Kate Horan is known for her multiple sporting talents, across both Para athletics and Para cycling. Just a year after taking up sprinting the Wellington-based mum-of-three made her Paralympic debut at the Athens 2004 Paralympics but despite setting a world record in the T44 400m she missed out on a medal due to the competition format.
Four years later in front of 92,000 spectators at the Bird’s Nest Stadium in Beijing, Kate finally mounted the Paralympic podium taking silver in the T44 200m an achievement she describes as “mindblowing”.
Unfortunately, a combination of factors, including giving birth to her third child in late 2011 and a serious tendon tear in her hamstring, ruled her out of the reckoning for the London 2012 Paralympic Games.

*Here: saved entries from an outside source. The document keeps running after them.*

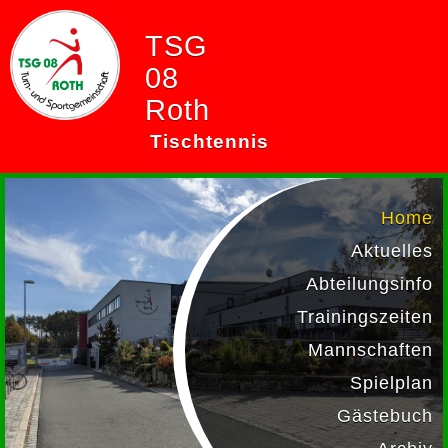
TSG
08
Roth
Tischtennis
Home
Aktuelles
Abteilungsinfo
Trainingszeiten
Mannschaften
Spielplan
Gästebuch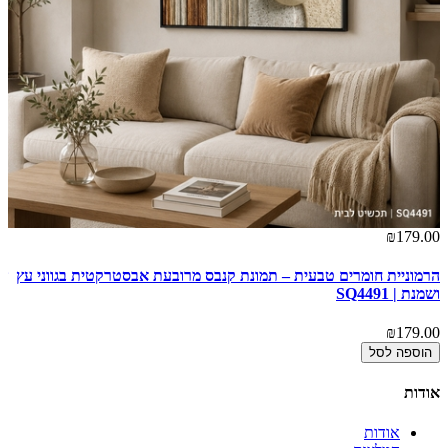
00
₪179.00
הרמוניית חומרים טבעית – תמונת קנבס מרובעת אבסטרקטית בגווני עץ
שד
ושמנת | SQ4491
00
₪179.00
הוספה לסל
אודות
אודות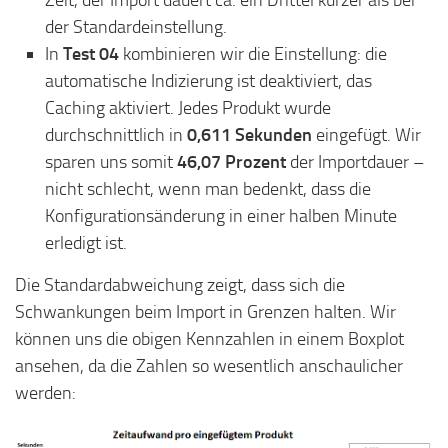
Zeit, der Import dauert ca. ein Drittel kürzer als bei
der Standardeinstellung.
In
Test 04
kombinieren wir die Einstellung: die
automatische Indizierung ist deaktiviert, das
Caching aktiviert. Jedes Produkt wurde
durchschnittlich in
0,611 Sekunden
eingefügt. Wir
sparen uns somit
46,07 Prozent
der Importdauer –
nicht schlecht, wenn man bedenkt, dass die
Konfigurationsänderung in einer halben Minute
erledigt ist.
Die Standardabweichung zeigt, dass sich die
Schwankungen beim Import in Grenzen halten. Wir
können uns die obigen Kennzahlen in einem Boxplot
ansehen, da die Zahlen so wesentlich anschaulicher
werden: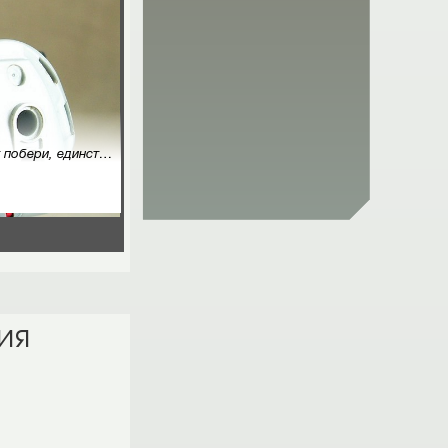
щитит эту чертову станцию любыми средствами!
ия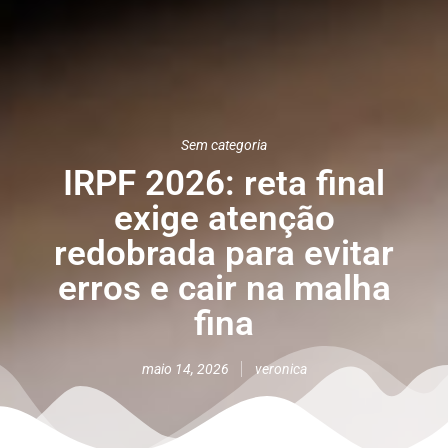
Sem categoria
IRPF 2026: reta final
exige atenção
redobrada para evitar
erros e cair na malha
fina
maio 14, 2026
veronica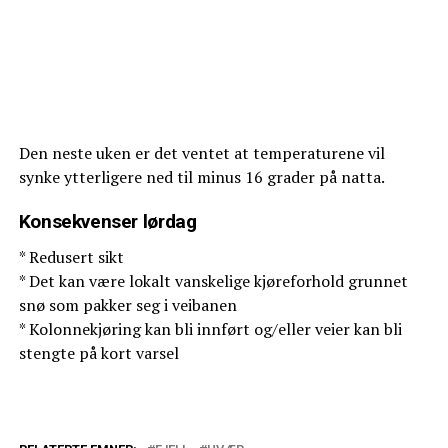
Den neste uken er det ventet at temperaturene vil
synke ytterligere ned til minus 16 grader på natta.
Konsekvenser lørdag
* Redusert sikt
* Det kan være lokalt vanskelige kjøreforhold grunnet
snø som pakker seg i veibanen
* Kolonnekjøring kan bli innført og/eller veier kan bli
stengte på kort varsel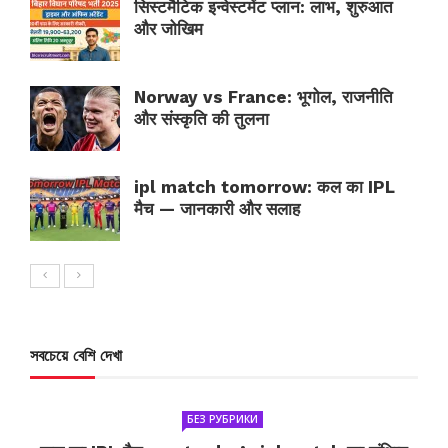
सिस्टमैटिक इन्वेस्टमेंट प्लान: लाभ, शुरुआत
और जोखिम
Norway vs France: भूगोल, राजनीति
और संस्कृति की तुलना
ipl match tomorrow: कल का IPL
मैच — जानकारी और सलाह
সবচেয়ে বেশি দেখা
БЕЗ РУБРИКИ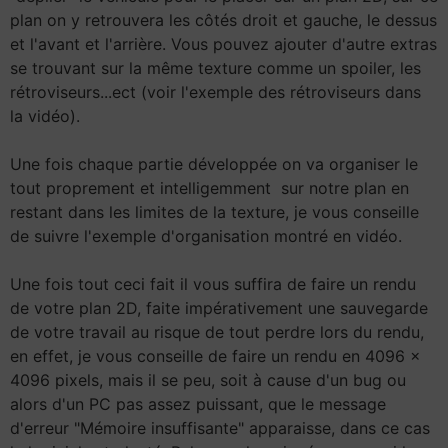
plan on y retrouvera les côtés droit et gauche, le dessus
et l'avant et l'arrière. Vous pouvez ajouter d'autre extras
se trouvant sur la même texture comme un spoiler, les
rétroviseurs...ect (voir l'exemple des rétroviseurs dans
la vidéo).
Une fois chaque partie développée on va organiser le
tout proprement et intelligemment sur notre plan en
restant dans les limites de la texture, je vous conseille
de suivre l'exemple d'organisation montré en vidéo.
Une fois tout ceci fait il vous suffira de faire un rendu
de votre plan 2D, faite impérativement une sauvegarde
de votre travail au risque de tout perdre lors du rendu,
en effet, je vous conseille de faire un rendu en 4096 x
4096 pixels, mais il se peu, soit à cause d'un bug ou
alors d'un PC pas assez puissant, que le message
d'erreur "Mémoire insuffisante" apparaisse, dans ce cas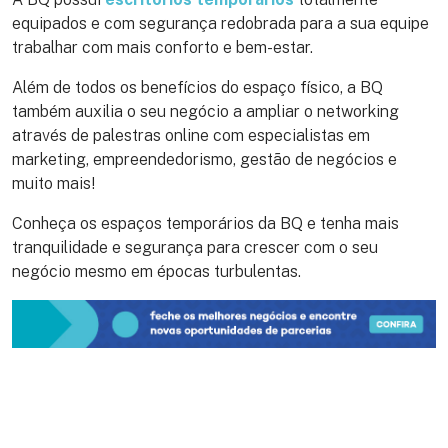
equipados e com segurança redobrada para a sua equipe
trabalhar com mais conforto e bem-estar.
Além de todos os benefícios do espaço físico, a BQ
também auxilia o seu negócio a ampliar o networking
através de palestras online com especialistas em
marketing, empreendedorismo, gestão de negócios e
muito mais!
Conheça os espaços temporários da BQ e tenha mais
tranquilidade e segurança para crescer com o seu
negócio mesmo em épocas turbulentas.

Struggling to cope with the demands of athletics training after years of wear and tear on the body Paralympics New Zealand chiefs advised her to switch to the lower impact sport of Para cycling. Kate agreed, although she had low expectations.

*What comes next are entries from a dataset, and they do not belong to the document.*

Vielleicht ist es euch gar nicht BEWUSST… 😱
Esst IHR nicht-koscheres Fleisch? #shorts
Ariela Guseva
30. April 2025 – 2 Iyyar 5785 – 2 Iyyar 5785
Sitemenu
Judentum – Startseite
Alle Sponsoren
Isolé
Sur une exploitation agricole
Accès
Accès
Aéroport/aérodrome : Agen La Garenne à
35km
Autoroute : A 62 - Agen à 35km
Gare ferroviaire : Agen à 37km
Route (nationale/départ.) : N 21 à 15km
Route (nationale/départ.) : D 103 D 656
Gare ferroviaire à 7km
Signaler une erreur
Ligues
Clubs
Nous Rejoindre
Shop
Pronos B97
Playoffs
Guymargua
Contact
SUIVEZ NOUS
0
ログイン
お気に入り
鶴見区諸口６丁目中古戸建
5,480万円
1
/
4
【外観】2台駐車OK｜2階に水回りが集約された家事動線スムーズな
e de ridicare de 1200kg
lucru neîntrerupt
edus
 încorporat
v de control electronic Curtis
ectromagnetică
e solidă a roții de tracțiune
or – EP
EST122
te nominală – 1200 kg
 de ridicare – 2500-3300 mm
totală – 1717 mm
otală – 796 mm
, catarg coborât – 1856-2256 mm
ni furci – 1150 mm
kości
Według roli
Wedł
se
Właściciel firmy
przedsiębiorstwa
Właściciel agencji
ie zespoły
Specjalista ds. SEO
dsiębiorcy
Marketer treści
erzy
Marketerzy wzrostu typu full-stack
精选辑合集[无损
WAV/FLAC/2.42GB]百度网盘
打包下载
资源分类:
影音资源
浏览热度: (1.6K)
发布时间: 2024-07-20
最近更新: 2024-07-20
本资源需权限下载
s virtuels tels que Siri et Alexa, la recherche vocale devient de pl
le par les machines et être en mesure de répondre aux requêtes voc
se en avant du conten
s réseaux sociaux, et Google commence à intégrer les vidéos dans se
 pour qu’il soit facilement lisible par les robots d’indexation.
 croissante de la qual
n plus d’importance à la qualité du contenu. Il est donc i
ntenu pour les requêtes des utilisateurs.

“I didn’t have much confidence riding a bike,” she explains. “I spend months training indoors and I would only train outside when there was no wind in perfect weather.”

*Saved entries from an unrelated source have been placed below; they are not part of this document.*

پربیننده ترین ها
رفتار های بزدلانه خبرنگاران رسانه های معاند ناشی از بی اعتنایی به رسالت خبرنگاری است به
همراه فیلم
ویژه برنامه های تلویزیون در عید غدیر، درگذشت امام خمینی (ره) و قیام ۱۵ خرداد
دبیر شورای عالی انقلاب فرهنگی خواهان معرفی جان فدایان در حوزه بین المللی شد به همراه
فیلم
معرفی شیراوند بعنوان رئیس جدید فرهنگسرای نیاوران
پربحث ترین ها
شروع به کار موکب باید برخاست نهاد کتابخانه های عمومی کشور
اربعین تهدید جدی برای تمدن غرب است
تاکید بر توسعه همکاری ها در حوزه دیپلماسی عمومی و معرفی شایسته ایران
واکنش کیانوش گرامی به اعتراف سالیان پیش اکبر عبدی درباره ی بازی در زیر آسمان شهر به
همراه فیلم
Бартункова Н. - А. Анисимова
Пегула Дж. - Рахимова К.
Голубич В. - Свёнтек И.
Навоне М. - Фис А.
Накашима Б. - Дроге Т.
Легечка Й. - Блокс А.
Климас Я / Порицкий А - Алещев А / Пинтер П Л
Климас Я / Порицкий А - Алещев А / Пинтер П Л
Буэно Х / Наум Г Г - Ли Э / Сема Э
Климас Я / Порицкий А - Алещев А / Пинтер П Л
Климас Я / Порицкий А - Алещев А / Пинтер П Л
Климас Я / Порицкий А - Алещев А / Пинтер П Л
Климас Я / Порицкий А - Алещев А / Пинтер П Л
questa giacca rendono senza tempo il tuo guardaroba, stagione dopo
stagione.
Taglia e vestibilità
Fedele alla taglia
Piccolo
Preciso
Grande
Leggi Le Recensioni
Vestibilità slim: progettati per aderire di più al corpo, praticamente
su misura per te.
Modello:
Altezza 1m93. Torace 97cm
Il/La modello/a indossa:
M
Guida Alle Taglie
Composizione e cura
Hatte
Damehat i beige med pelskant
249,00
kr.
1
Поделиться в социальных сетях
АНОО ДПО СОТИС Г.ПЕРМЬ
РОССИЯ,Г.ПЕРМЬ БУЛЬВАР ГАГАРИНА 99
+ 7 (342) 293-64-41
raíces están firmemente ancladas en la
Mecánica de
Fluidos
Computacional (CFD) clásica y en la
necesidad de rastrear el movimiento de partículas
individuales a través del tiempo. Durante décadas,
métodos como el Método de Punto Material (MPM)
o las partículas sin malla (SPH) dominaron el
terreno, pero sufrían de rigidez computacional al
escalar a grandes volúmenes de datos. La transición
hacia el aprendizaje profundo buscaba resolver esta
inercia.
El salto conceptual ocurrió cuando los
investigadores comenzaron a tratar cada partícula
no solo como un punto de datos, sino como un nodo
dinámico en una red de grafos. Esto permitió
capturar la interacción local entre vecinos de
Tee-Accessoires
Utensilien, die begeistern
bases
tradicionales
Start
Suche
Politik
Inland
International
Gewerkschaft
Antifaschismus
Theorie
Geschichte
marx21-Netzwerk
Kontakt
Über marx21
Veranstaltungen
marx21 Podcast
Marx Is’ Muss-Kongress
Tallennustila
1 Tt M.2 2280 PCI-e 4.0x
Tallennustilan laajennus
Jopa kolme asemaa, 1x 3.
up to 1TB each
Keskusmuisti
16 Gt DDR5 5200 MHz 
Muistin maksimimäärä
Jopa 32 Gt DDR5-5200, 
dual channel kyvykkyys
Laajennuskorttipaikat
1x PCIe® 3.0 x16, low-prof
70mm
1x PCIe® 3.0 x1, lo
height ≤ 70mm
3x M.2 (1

However, she discovered when thrust into heat of competition “all her fears left her” and she thrived. After just a year on the bike she won her first national title at the 2013 NZ Club Road National Championships and the below the knee amputee has since excelled internationally winning back-to-back medals in the C4 500m Time Trial at the past four editions of the UCI Para Cycling Track World Championships, three silver and one bronze.
“I was delighted (to win the four medals) because it showed the huge commitment I had made to switching sport had worked,” she adds. The 2018 edition of the World Championships had special significance as she returned to the velodrome in Rio to win a medal after coming so close at the Rio 2016 Paralympic Games where she achieved three top 10 placings. Kate was part of the New Zealand Paralympic Team that won a stunning 21 medals across 12 individual medallists in 2016 (9 gold, 5 silver and 7 bronze). The Team finished first in the world per capita and 13th in the world overall (previous best: 16th).